During this time the four priests who went up the hill—Father Juan de Barrios, the Augustinian friar, the chaplain of the fleet, and I—remained at this place, confessing the wounded and encouraging the others. On the whole march, so far, I had not chosen to unfurl the standard of the holy Christ and St. Francis Xavier; but at the time of the battle, my fervor and zeal being aroused, I did what the Holy Ghost bade me, and was thus constrained to give the banner to a soldier—who at my order went on ahead, further up the hill, to guard the person of his Lordship, who had left me in order to reconnoiter the stockade from a nearer point. A ball came, which pierced the canvas of both the sacred pictures, but without touching the figures; at that time the saint was facing the stockade, and it has been positively learned (how, I know not) that that ball was intended by the evil one to kill a great personage, and the saint who stood before him saved him from it.
I, seeing that our affairs were in such straits, offered on my part an earnest prayer to the saint; and afterward I said aloud to his Lordship that he ought to make a vow to the saint that he would build him a chapel at San Miguel. To this he replied with much spirit and generosity, “Yes, Father, and it shall be made very rich and very beautiful.” I thought it best to designate that church, because it was that of the saint to whom St. Francis Xavier, when he was living, felt most devotion and love. I cannot deny that my heart was much troubled at this time, although not for fear of the bullets, which flew about us like mosquitoes, and made a terrifying noise in the trees; for I can truthfully assert to your Reverence that I felt no trace of fear during this whole campaign, thanks to God, although I found myself in the greatest straits and perils of my whole life; and His grace comforted and aided me greatly in this emergency.

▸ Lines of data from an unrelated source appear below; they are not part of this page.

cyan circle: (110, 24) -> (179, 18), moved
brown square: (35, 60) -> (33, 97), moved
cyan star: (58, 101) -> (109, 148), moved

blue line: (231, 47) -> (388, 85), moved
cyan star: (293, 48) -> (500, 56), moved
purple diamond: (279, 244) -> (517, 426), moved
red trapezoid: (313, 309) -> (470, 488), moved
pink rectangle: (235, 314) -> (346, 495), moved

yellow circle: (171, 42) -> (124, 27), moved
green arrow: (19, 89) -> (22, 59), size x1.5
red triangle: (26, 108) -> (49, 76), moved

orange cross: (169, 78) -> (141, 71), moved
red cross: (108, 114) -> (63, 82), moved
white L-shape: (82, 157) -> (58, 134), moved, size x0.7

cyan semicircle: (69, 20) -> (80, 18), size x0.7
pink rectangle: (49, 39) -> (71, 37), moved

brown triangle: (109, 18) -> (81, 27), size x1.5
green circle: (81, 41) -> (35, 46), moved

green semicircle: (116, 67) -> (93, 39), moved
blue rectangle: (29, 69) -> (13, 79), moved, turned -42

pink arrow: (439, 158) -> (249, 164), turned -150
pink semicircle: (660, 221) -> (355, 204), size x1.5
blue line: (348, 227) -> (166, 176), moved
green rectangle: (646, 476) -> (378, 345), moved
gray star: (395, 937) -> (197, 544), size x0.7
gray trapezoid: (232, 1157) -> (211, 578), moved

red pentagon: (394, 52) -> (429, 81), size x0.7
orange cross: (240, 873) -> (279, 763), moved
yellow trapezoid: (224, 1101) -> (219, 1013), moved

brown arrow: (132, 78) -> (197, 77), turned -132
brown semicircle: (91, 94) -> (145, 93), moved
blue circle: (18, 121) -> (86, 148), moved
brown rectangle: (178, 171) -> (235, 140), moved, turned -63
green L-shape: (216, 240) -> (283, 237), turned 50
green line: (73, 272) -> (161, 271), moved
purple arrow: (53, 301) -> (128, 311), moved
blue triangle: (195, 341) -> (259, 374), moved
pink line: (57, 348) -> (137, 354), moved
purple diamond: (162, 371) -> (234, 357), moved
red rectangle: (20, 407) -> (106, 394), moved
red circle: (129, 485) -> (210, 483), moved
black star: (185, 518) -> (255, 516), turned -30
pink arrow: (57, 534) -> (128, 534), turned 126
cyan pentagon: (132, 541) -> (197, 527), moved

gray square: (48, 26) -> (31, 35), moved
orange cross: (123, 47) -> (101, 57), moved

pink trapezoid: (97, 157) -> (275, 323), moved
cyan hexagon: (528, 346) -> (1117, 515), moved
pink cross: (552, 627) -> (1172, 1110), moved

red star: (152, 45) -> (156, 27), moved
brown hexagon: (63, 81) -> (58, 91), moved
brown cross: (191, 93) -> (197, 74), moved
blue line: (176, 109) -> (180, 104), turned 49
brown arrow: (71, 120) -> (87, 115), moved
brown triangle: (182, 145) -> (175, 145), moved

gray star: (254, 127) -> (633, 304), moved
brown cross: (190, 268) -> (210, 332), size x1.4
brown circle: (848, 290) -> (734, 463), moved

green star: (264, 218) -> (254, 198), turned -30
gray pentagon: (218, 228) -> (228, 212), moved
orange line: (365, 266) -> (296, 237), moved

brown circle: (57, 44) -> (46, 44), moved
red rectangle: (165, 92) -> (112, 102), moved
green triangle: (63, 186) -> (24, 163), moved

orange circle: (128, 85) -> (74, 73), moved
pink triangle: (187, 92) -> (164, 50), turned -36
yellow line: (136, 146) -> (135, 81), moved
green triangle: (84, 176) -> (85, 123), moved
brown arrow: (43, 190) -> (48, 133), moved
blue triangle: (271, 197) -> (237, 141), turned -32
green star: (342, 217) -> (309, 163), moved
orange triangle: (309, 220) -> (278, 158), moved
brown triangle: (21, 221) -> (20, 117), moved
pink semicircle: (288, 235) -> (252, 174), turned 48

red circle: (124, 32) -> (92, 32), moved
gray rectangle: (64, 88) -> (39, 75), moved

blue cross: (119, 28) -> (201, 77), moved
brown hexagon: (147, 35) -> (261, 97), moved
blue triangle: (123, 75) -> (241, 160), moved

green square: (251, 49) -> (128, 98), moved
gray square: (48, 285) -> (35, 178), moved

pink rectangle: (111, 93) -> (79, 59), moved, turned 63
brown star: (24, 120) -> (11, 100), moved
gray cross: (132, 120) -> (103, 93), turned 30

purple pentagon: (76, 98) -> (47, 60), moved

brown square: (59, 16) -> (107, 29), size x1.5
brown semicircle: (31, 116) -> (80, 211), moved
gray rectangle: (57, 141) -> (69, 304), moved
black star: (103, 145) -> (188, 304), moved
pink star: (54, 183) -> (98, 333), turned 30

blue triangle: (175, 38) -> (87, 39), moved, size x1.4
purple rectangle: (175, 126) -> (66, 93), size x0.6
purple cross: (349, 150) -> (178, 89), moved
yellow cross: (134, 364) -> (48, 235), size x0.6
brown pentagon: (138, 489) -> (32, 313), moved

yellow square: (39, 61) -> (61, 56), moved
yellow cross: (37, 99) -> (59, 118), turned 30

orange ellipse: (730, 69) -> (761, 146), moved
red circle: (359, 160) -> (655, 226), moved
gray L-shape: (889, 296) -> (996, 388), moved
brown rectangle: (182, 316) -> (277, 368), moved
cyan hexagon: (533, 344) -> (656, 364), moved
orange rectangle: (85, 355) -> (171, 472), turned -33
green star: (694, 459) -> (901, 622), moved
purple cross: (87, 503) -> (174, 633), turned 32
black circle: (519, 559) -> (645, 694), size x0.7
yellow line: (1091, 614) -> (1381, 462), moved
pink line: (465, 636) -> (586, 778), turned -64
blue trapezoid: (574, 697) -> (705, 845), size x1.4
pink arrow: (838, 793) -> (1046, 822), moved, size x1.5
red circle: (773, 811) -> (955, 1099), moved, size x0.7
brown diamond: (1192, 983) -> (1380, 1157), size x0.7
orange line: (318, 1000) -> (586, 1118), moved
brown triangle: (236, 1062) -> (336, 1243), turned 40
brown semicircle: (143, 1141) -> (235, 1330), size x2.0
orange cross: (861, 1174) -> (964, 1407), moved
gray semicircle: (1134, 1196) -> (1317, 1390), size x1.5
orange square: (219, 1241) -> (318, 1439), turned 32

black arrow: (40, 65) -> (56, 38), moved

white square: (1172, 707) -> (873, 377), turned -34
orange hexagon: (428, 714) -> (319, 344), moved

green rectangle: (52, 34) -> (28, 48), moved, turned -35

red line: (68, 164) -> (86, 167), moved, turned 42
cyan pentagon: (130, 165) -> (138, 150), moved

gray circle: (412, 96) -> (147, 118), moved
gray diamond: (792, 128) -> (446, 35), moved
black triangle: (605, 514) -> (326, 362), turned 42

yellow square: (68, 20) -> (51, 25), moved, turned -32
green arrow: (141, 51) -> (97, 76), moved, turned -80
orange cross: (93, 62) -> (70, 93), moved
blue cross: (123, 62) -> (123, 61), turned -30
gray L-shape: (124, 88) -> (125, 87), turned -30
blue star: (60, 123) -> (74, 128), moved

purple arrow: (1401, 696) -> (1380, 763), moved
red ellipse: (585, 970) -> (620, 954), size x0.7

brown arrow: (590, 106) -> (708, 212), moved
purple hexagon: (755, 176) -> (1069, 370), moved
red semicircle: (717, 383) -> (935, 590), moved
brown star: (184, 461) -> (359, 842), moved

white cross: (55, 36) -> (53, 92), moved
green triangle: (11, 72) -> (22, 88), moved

Forever blessed and hallowed be His holy name, que attingit a fine, usque ad finem fortiter, et disponit omnia suaviter,[15] who hath brought me by so many circuitous ways to a position so in accord with my life-long desires. Thus, what distressed me on that day was not fear, but the sight of the bravest and most gallant soldiers either dead or wounded; nevertheless, it consoled me much to see them enter the battle with the names of Christ and St. Francis Xavier on their lips, and die uttering the same words. Over many was laid the standard containing these two images, which even bore some spots of blood. Some were praying with their reliquaries and kissing them, others beseeching me for general absolution to prepare them for so glorious a death—obtained in avenging the injuries done to the holy Christ (this was the common formula, as it were, of all)—and others at last, whom I could not reach, declared their sins publicly giving tokens of the great grief and contrition which they felt. There was one of these, in particular, who said three times: “Sirs, tell such-a-one to pardon me; for money was given me in Manila to induce me to murder him in time of battle, and I should have murdered him had not God brought me to this condition.” Truly, the depth of his contrition touched me greatly—only this one thing he had not confessed the night before; then I confessed nearly all the rest, and they received the sacrament with the utmost devotion.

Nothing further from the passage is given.